Первыми на столе очутились запотевший графинчик и тарелка, заполненная кусочками сельди с колечками лука. Эдгар ждал, что официант примется наполнять рюмки, но графинчик взял сам русский поэт. Не гнушаясь, Пушкин разлил почти прозрачный — с легким оттенком зеленого, напиток и уже открыл рот, чтобы сказать первый тост, но его сорвал благообразный, вставший из-за столика. Мужчина что-то виновато пробормотал и протянул рюмку.

Эдгар собрался осадить наглеца, осмелившегося вторгнуться в личное пространство двух великих поэтов, но Александр был более снисходителен. Хохотнув, Пушкин подставил бочок своей рюмки и вежливо кивнул, услышав хрустальный звон. Чокнувшись с американцем, Пушкин выпил, слегка прижмурился и, отправив в рот кусочек селедки, прожевал и только тогда пояснил изнывавшему от любопытства Эдгару:

— У нас считается неприличным пить одному.

— А, — только и мог сказать По, выпивая-таки свою рюмку.

Русская водка обожгла рот, спалила язык и скатилась вниз, взорвавшись изнутри.

— Селедочкой ее, селедочкой! — присоветовал русский поэт, с любопытством взирающий на американца. Но тот с честью вышел из положения, хотя на глаза навернулись слезы.

— Неплохо, — одобрил Александр. Разливая по второй рюмке, Пушкин повел бакенбардой: — У нас, знаете ли, иностранцы очень непривычны до русской водки. Кашляют, задыхаются.

— Ерунда, — хмыкнул По, испытывая легкое презрение к слабакам и радость от того, что не показал собственную слабость. — Когда я был студентом, никто не мог меня перепить.

— Вы учились в университете? — удивился Пушкин.

— Недолго, — ушел от ответа Эдгар. Ему не хотелось говорить русскому, что учеба в Виргинском университете не продлилась и года.

— Карты? Женщины? — полюбопытствовал русский поэт.

— Первое, — скупо процедил Эдгар, проклиная себя за длинный язык и пиво, этот язык развязавшее. Картежников никто не любит. Наверняка русский поэт станет относиться к нему гораздо хуже. Но, к его изумлению, Александр звонко расхохотался и потрепал своего американского коллегу по плечу:

— Как я вас понимаю!

— Вы тоже играете в карты? — удивился По.

Если уж говорить совсем откровенно, то Эдгар был изумлен не столько тем, что в карты играет именно Пушкин, а в том, что и в России играют в карты. Понятное дело, что в вист и штоф играют в Америке и Европе, но в России!

— Помните, недавно вы были секундантом на моей дуэли? Я стрелялся из чужих пистолетов, потому что собственные проиграл. Перекинулись в штосс с приятелем — хороший человек, только в картишки играет нечисто, сначала просадил вексель — весь гонорар, а потом пистолеты. Вексель отыграл, а вот пистолеты… К счастью, недавно выиграл дуэльную пару получше прежних. Мои были тульские, а эти аглицкие.

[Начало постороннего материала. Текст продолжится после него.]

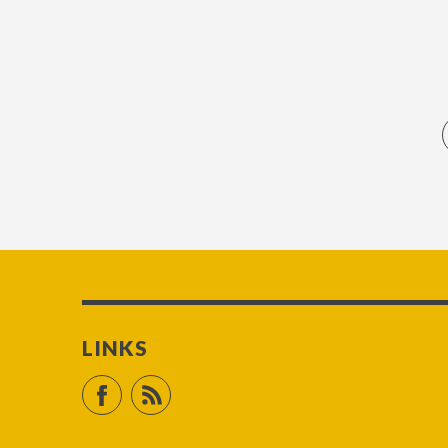
LINKS
Facebook
RSS Feed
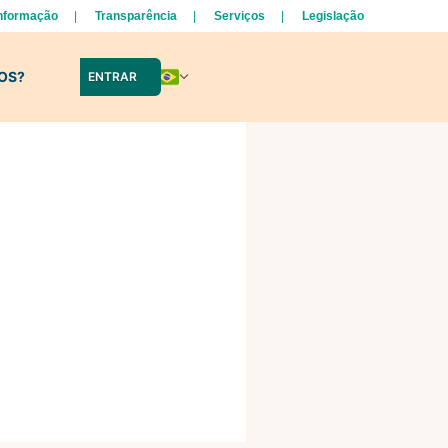
Informação
Transparência
Serviços
Legislação
LOS?
ENTRAR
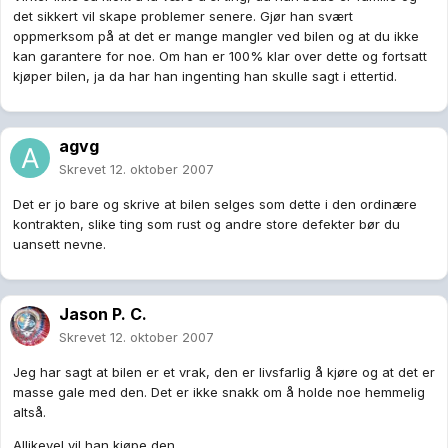
det sikkert vil skape problemer senere. Gjør han svært
oppmerksom på at det er mange mangler ved bilen og at du ikke
kan garantere for noe. Om han er 100% klar over dette og fortsatt
kjøper bilen, ja da har han ingenting han skulle sagt i ettertid.
agvg
Skrevet
12. oktober 2007
Det er jo bare og skrive at bilen selges som dette i den ordinære
kontrakten, slike ting som rust og andre store defekter bør du
uansett nevne.
Jason P. C.
Skrevet
12. oktober 2007
Jeg har sagt at bilen er et vrak, den er livsfarlig å kjøre og at det er
masse gale med den. Det er ikke snakk om å holde noe hemmelig
altså.
Allikevel vil han kjøpe den.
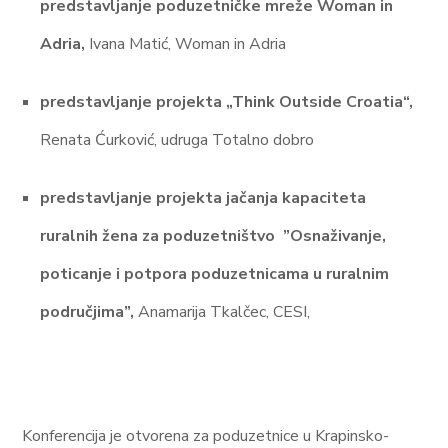
predstavljanje poduzetničke mreže Woman in
Adria,
Ivana Matić, Woman in Adria
predstavljanje projekta „Think Outside Croatia“,
Renata Ćurković, udruga Totalno dobro
predstavljanje projekta jačanja kapaciteta
ruralnih žena za poduzetništvo ”Osnaživanje,
poticanje i potpora poduzetnicama u ruralnim
područjima”
,
Anamarija Tkalčec, CESI,
Konferencija je otvorena za poduzetnice u Krapinsko-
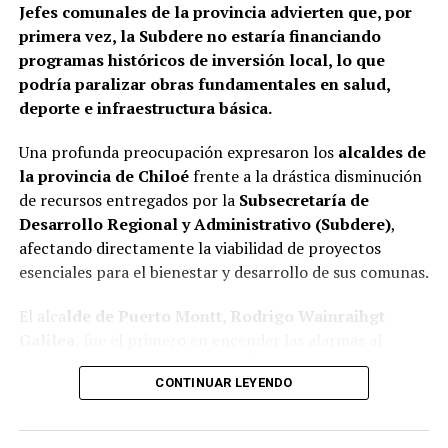
Jefes comunales de la provincia advierten que, por
primera vez, la Subdere no estaría financiando
programas históricos de inversión local, lo que
podría paralizar obras fundamentales en salud,
deporte e infraestructura básica.
Una profunda preocupación expresaron los
alcaldes de
la provincia de Chiloé
frente a la drástica disminución
de recursos entregados por la
Subsecretaría de
Desarrollo Regional y Administrativo (Subdere)
,
afectando directamente la viabilidad de proyectos
esenciales para el bienestar y desarrollo de sus comunas.
El alca
lde de Puerto Montt, Rodrigo Wainraihgt
Galilea
, fue el primero en encender las alarmas al
denunciar públicamente que la Subdere no cuenta con
CONTINUAR LEYENDO
fondos para financiar iniciativas del Programa de
Mejoramiento Urbano (PMU) ni del Programa de
Mejoramiento de Barrios (PMB), a pesar de que muchas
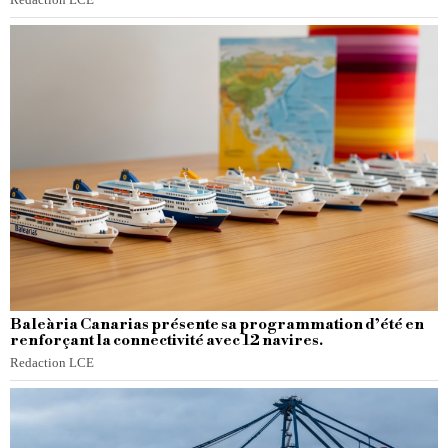
Redaction LCE
Baleària Canarias présente sa programmation d’été en
renforçant la connectivité avec 12 navires.
Redaction LCE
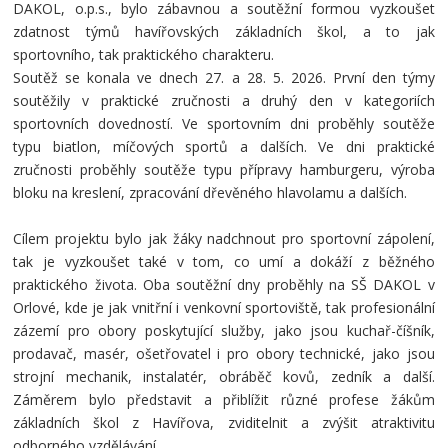
DAKOL, o.p.s., bylo zábavnou a soutěžní formou vyzkoušet
zdatnost týmů havířovských základních škol, a to jak
sportovního, tak praktického charakteru.
Soutěž se konala ve dnech 27. a 28. 5. 2026. První den týmy
soutěžily v praktické zručnosti a druhý den v kategoriích
sportovních dovedností. Ve sportovním dni proběhly soutěže
typu biatlon, míčových sportů a dalších. Ve dni praktické
zručnosti proběhly soutěže typu přípravy hamburgeru, výroba
bloku na kreslení, zpracování dřevěného hlavolamu a dalších.
Cílem projektu bylo jak žáky nadchnout pro sportovní zápolení,
tak je vyzkoušet také v tom, co umí a dokáží z běžného
praktického života. Oba soutěžní dny proběhly na SŠ DAKOL v
Orlové, kde je jak vnitřní i venkovní sportoviště, tak profesionální
zázemí pro obory poskytující služby, jako jsou kuchař-číšník,
prodavač, masér, ošetřovatel i pro obory technické, jako jsou
strojní mechanik, instalatér, obráběč kovů, zedník a další.
Záměrem bylo představit a přiblížit různé profese žákům
základních škol z Havířova, zviditelnit a zvýšit atraktivitu
odborného vzdělávání.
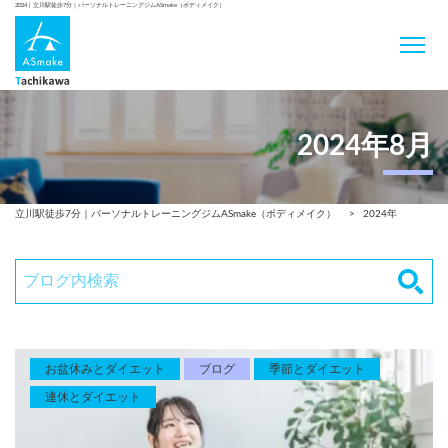
2024 | 立川駅徒歩7分｜パーソナルトレーニングジムASmake（ボディメイク）
2024年8月
立川駅徒歩7分｜パーソナルトレーニングジムASmake（ボディメイク）
>
2024年
お盆休みとダイエット
ブログ
季節とダイエット
連休とダイエット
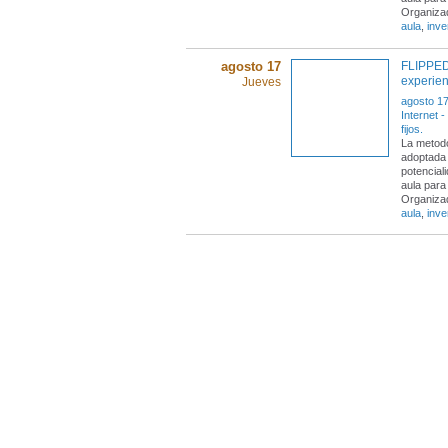
Organiza
aula
,
inve
agosto 17
FLIPPE
experien
Jueves
agosto 17
Internet 
fijos.
La metodo
adoptada 
potencial
aula para
Organiza
aula
,
inve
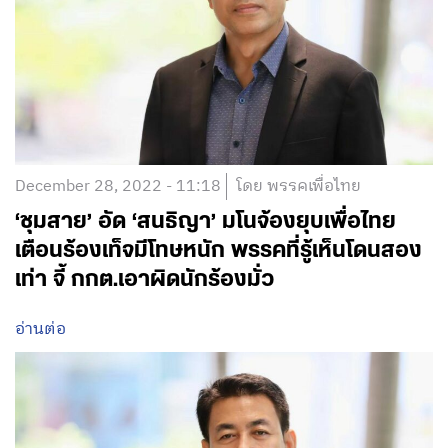
December 28, 2022 - 11:18
โดย พรรคเพื่อไทย
‘ชุมสาย’ อัด ‘สนธิญา’ มโนจ้องยุบเพื่อไทย
เตือนร้องเท็จมีโทษหนัก พรรคที่รู้เห็นโดนสอง
เท่า จี้ กกต.เอาผิดนักร้องมั่ว
อ่านต่อ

Эдгар с уважением посмотрел на Александра. Дуэльные пистолеты — красивые и дорогие. Значит, ставки в игре были крупные.

— Однажды я умудрился проиграть свою рукопись, — сообщил Александр.

Эдгар открыл рот, чтобы поинтересоваться — какой дурак станет принимать ставку в виде бумажных листов, испачканных чернилами, но вовремя прикусил язык, вспомнив, что Пушкин, в отличие от него самого, известный и, стало быть, печатающийся поэт, чьи стихи на бумаге должны что-то стоить.

— Я проиграл две с половиной тысячи долларов, — сообщил По со скромной гордостью. — Мой опекун был вынужден заплатить за меня долги, но университет пришлось оставить.

— Это хорошо, — кивнул Пушкин, разливая водку.

— Что хорошо? — не понял Эдгар. — Хорошо, что пришлось оставить университет?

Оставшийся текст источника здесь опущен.